= EXERCISE =
Every line of the material below that contains the string "Perth" must appear in the answer.

= DATA TO EXAMINE =
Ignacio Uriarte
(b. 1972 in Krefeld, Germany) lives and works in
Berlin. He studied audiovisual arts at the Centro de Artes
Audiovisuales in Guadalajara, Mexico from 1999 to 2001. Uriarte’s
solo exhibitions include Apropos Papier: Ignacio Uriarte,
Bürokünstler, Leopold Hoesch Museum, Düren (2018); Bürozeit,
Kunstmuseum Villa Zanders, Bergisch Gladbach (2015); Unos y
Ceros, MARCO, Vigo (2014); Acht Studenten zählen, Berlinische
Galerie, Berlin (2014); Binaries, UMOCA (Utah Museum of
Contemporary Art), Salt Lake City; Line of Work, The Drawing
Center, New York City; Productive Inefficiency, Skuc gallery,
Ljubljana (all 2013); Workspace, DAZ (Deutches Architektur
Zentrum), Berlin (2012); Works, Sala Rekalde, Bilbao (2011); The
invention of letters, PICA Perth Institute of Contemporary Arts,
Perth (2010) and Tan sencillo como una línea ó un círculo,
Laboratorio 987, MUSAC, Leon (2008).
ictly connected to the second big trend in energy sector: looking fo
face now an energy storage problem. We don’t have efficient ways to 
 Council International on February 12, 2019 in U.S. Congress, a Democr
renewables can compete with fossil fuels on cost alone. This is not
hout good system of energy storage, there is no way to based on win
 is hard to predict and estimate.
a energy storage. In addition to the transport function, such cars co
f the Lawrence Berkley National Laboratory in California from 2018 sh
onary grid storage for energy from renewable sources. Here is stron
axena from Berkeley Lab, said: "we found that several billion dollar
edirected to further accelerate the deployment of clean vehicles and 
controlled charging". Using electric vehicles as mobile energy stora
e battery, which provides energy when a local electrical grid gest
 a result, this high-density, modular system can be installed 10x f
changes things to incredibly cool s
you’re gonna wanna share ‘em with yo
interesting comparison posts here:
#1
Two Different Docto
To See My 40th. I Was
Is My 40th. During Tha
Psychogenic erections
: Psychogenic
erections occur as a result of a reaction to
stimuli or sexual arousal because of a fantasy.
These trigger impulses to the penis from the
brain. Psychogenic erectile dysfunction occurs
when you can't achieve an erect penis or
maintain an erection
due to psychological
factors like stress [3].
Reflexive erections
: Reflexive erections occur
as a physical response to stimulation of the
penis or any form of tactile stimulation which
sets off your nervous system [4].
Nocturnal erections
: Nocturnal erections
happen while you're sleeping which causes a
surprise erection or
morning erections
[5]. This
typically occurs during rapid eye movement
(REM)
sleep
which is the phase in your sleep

= WRITTEN SOLUTION =
invention of letters, PICA Perth Institute of Contemporary Arts,
Perth (2010) and Tan sencillo como una línea ó un círculo,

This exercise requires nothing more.